Феодора рассмеялась и поцеловала его.
– Тебе хорошо? – спросил Валент.
– Очень хорошо, - искренне ответила пленница.
==========
К лету Феофано уже почти отвыкла – и отдохнула от своей роли; если не считать ее яростных телесных упражнений. Те влиятельные люди – греки, европейцы, даже османы, которые были на ее стороне, - казалось, забыли царицу амазонок: впрочем, она не удивлялась этому. Метаксия Калокир долго была искусным политиком – тогда, когда в империи еще сохранялось мнимое спокойствие и такие же книжные люди, стратеги, как она, могли направлять судьбу Византии: эти женские войны продолжались столетиями. Но потрясения, которые империя переживала сейчас, крушение всего и передел мира, требовали мужчин и героев!
Валент был прав… во многом: но Феофано тоже утвердила свою правду, оставив о себе кровавую и славную память – ее деяния еще долго будут изумлять людей. И ее, скорее всего, будут бранить. Удивительно!
Нет, ничего удивительного, - ведь историю пишут мужчины.
“Я думаю так, точно я уже умерла, - насмешливо размышляла патрикия. – Но я живу именно сейчас… и надеюсь, что когда умру, буду способна думать об этом!
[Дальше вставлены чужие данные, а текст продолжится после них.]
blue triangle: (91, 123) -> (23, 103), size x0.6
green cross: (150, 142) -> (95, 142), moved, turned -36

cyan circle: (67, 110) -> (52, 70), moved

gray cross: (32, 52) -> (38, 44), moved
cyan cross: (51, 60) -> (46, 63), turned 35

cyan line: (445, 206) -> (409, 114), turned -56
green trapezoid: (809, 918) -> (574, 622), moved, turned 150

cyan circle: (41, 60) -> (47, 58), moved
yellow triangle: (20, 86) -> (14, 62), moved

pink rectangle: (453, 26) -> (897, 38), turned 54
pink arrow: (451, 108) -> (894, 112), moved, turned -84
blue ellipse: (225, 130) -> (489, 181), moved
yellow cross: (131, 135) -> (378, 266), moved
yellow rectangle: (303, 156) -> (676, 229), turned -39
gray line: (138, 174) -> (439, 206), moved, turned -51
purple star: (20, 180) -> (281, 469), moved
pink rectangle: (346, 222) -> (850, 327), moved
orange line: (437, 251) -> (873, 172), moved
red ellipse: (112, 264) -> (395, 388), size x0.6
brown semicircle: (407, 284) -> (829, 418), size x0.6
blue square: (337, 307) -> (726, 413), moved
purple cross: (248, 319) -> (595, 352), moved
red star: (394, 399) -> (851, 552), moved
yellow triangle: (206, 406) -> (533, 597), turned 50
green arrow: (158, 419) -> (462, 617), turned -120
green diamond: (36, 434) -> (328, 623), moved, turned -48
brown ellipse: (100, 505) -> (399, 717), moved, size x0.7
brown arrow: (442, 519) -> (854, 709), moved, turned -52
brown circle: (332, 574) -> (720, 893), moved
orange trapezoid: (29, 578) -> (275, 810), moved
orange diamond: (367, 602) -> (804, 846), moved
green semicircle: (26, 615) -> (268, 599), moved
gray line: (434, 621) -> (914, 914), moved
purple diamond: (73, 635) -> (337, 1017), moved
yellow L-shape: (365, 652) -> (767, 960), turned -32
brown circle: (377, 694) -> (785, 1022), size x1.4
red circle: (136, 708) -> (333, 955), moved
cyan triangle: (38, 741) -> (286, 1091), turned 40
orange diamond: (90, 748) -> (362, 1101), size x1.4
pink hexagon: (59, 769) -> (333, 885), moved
Иначе ничего на свете не имеет значения!”
А в июле ее вдруг посетил неожиданный гость – гость, напомнивший ей о том, что ее не забудут: что слишком многим она прочертила по сердцу кровавые борозды, заставляла восхищаться - и заставляла людей жить ее жизнью, а не своей.
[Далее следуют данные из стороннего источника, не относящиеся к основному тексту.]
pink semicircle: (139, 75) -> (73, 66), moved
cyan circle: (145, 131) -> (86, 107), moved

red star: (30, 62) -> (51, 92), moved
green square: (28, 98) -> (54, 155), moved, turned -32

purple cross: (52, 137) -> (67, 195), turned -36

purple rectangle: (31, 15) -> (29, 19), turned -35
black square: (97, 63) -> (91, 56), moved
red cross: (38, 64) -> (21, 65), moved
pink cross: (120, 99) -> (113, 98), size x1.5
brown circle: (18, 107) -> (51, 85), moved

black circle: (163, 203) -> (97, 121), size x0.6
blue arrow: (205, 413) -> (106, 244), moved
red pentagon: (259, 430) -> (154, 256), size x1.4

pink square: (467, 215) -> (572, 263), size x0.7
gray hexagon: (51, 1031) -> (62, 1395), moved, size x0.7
Этого гостя Феофано видела в лицо в первый раз, но заочно знала его давно: и поняла, кто перед нею, сразу, так же, как и он.
Высокий широкоплечий кареглазый грек с буйными черными волосами, сколотыми бронзовой заколкой, и в пестром платье спрыгнул с коня и пошел навстречу ей, покачиваясь, - походкой человека, привыкшего повелевать кораблем в шторм. Он не улыбался – смотрел своими карими глазами пытливо и изумленно, точно спрашивал хозяйку о каком-то горьком потрясении своей жизни…
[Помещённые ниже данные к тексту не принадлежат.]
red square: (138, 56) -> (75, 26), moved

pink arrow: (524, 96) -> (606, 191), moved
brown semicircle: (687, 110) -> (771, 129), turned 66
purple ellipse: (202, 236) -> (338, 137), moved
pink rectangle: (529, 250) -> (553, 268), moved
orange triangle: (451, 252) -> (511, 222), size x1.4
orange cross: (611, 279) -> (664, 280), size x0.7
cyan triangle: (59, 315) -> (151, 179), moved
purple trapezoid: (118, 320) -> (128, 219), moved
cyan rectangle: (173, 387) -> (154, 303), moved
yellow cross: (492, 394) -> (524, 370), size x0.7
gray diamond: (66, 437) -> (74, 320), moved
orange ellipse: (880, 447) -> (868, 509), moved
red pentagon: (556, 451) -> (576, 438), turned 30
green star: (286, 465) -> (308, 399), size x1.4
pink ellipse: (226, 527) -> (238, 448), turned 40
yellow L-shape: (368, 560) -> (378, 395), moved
Феофано печально улыбнулась и протянула Леонарду Флатанелосу руку. Он учтиво поклонился и коснулся губами ее пальцев.
При этом он не сводил с Феофано своих карих обличающих глаз – Феофано не выдержала этого и отвернулась.
– Я не люблю, когда мне целуют руки, - сухо сказала она вместо приветствия. – Я твой товарищ, а не дама, комес Флатанелос!
Комес печально рассмеялся.
– Ты не товарищ – ты моя царица, - сказал он: словно бы сомневаясь сейчас, что женщина вообще может быть товарищем.
Феофано молча покачала головой, словно бы винясь в своих преступлениях – и отметая их; потом повернулась, сделав комесу знак. Они уже многое сказали друг другу этим приветствием; и ей не терпелось узнать остальное, без долгих предисловий.
Гость проследовал за Феофано, и она, входя в дом, послала позаботиться о его лошади кстати попавшегося навстречу конюха. Введя Леонарда в прохладную полутемную гостиную, Феофано усадила его, молясь, чтобы брат или Марк сейчас не вошли; и, хлопнув в ладоши, распорядилась о вине. Какую бы неприязнь комес ни питал к ней, промочить горло, да еще в такую жару, он не откажется.